Fears were at a high in 2007 when it was widely reported that crowds attending political events saw a cloud of dragonfly-like insects hovering above them.
Some believe these are new mechanical drones, while others think they’re living dragonflies with biotics attached to control their movements. The latter is seen as a way to solve the problem that many tiny bots face; how to supply enough energy without a battery. However, using live animals raises quite a few ethical concerns.
The hummingbird drone tackles the problem of energy creation differently. Inspired by nature, it is self-propelled, flapping its wings like a real bird.
It can climb, descend, rotate — even fly sideways.
Funded by DARPA ($4 million) and built by AeroVironment, it is larger than most of the other microdrones we’ve discussed, weighing in at .67 ounces, with a wingspan of 6.3 inches.
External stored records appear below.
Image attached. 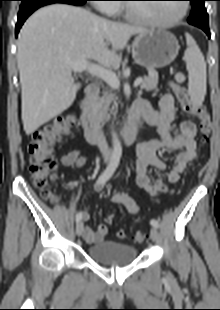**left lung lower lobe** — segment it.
<instances>
[{
  "label": "left lung lower lobe",
  "instance_id": "1",
  "mask_svg": "<svg viewBox=\"0 0 220 310\" xmlns=\"http://www.w3.org/2000/svg\"><path fill=\"white\" fill-rule=\"evenodd\" d=\"M206 34L207 36L210 38V32H209V28H201Z\"/></svg>",
  "mask_w": 220,
  "mask_h": 310
}]
</instances>
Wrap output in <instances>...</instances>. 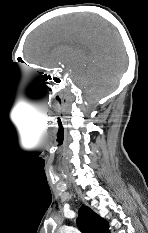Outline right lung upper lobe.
Returning a JSON list of instances; mask_svg holds the SVG:
<instances>
[{
  "instance_id": "right-lung-upper-lobe-1",
  "label": "right lung upper lobe",
  "mask_w": 148,
  "mask_h": 233,
  "mask_svg": "<svg viewBox=\"0 0 148 233\" xmlns=\"http://www.w3.org/2000/svg\"><path fill=\"white\" fill-rule=\"evenodd\" d=\"M77 225L82 233H110L108 222L88 206L80 208Z\"/></svg>"
}]
</instances>
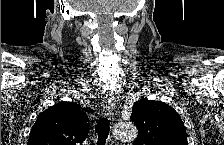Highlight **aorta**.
<instances>
[{
  "mask_svg": "<svg viewBox=\"0 0 224 145\" xmlns=\"http://www.w3.org/2000/svg\"><path fill=\"white\" fill-rule=\"evenodd\" d=\"M113 136L119 141H133L137 137V129L132 122L118 123L113 130Z\"/></svg>",
  "mask_w": 224,
  "mask_h": 145,
  "instance_id": "1",
  "label": "aorta"
}]
</instances>
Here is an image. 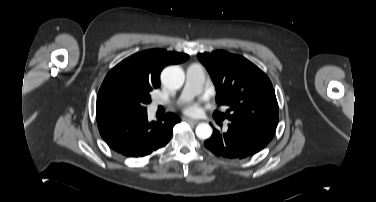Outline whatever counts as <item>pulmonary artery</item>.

It can stay in the air for up to 11 minutes, cruising at 11 miles-per-hour — and it can perch.
Its two crowning achievements: hovering in wind gusts without being blown further than one meter and being able to hover for eight minutes straight.
It can ‘see’ through a camera on its throat/stomach area.
Lockheed Martin looked to nature when it designed the maple leaf seed, NAV. Early models were reportedly thrown in the air like boomerangs, then controlled by remote.
Drones are on the rise. Monitoring traffic and searching disaster areas are two ways they’re already working for the greater good. For better or worse, they’re here to stay.